Chiuse le indagini preliminari sul decesso di Andrea Dalan, vittima di un tragico infortunio avvenuto un anno fa in una ditta di Mirano. Aveva 40 anni. Del caso si occupa Studio 3A

Sarebbero stati i denti del "ragno" di un escavatore a causare la morte di Andrea Dalan, finito stritolato per un tragico errore del manovratore un anno fa, il 16 gennaio 2017. L'episodio, avvenuto all'interno dell'autodemolizione Vivian di Mirano, in cui il 40enne di Oriago lavorava da tempo, gli era costato la vita. A fare chiarezza sulla dinamica dell'incidente è l'avviso di conclusione delle indagini preliminari redatto dal Pm titolare del procedimento per omicidio colposo, Carlotta Franceschetti.
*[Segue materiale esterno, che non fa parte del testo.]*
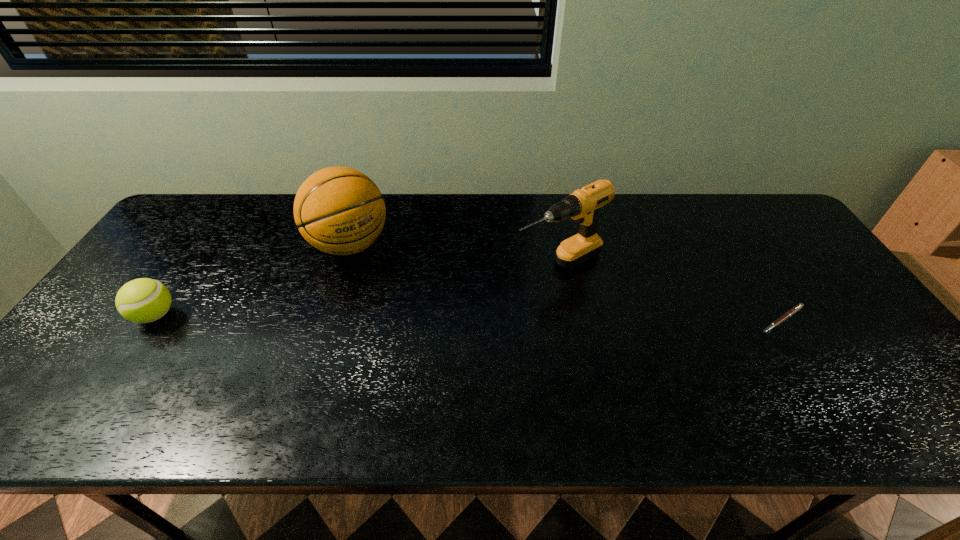 Image resolution: width=960 pixels, height=540 pixels. I want to click on vacant area that lies between the third object from right to left and the pen, so click(x=565, y=282).

The width and height of the screenshot is (960, 540). I want to click on the second closest object to the rightmost object, so click(338, 210).

Find the location of a particular element. The height and width of the screenshot is (540, 960). object identified as the closest to the third object from right to left is located at coordinates (144, 300). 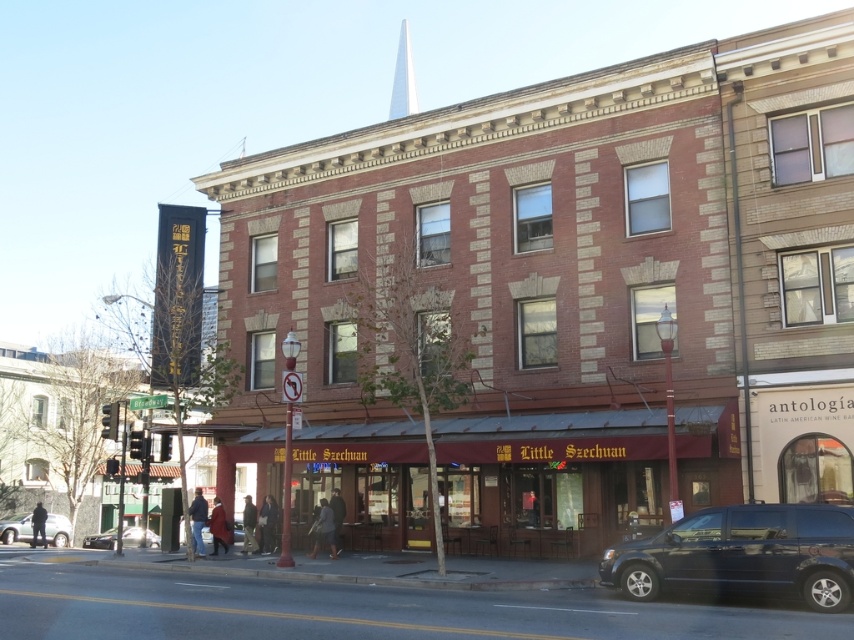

L'atto - riferisce Studio 3A - è stato notificato ai due indagati, il 44enne Michele Vivian, datore di lavoro, e il padre Gianni, di 74 anni, entrambi di Mira: sarebbe stato quest'ultimo alla guida della benna. Per loro si va verso una richiesta di rinvio a giudizio.

I dubbi sulla morte

Una vicenda che presenta alcuni tratti poco chiari: inizialmente era stato riferito che l'operaio era caduto da solo da uno scaffale dall'altezza di tre metri, ma i rilievi degli ispettori Spisal avevano evidenziato delle incongruenze, ed era trapelata un'altra verità: Andrea Dalan in realtà sarebbe stato colpito da un macchinario in movimento condotto da altri, oltretutto in un punto dell'azienda diverso rispetto a quella dov'è stato trovato il corpo. I familiari, per far luce sull'episodio, si sono rivolti, attraverso la consulente Elisa Sette, a Studio 3A, società specializzata nella valutazione di responsabilità. Dopodiché è stata presentata alla Procura di Venezia una richiesta affinché si verificasse questa nuova versione dei fatti.

La dinamica

Nel documento di chiusura delle indagini preliminari si legge che il titolare della ditta e il padre avrebbero causato la morte di Dalan per "colpa consistita in negligenza, imprudenza, imperizia, nonché nell’inosservanza di leggi, regolamenti, ordini e discipline e nella violazione delle norme per la prevenzione degli infortuni sul lavoro". Con la conseguenza "che mentre Dalan Andrea si era posto al di sotto della benna a polipo del caricatore Tabarelli T520 nell’intento di agganciarvi una catena nella quale era imbrigliato un motore, al fine di consentirne il sollevamento e la movimentazione, Vivian Gianni, in violazione delle prescrizioni di sicurezza riportate nel manuale d’uso, ed omettendo di verificare che nell’area circostante il mezzo in azione non vi fossero persone al di sotto della distanza minima di sicurezza pari a 20 metri, azionava i rebbi della benna a polipo causando lo stritolamento del corpo del Dalan Andrea, che rimaneva stretto fra i rebbi chiusi, causandone il decesso per insufficienza cardiocircolatoria e respiratoria da shock emorragico acuto ed irreversibile in grave politraumatismo toracico. Con la circostanza aggravante di aver commesso il fatto con violazione delle norme per la prevenzione degli infortuni sul lavoro".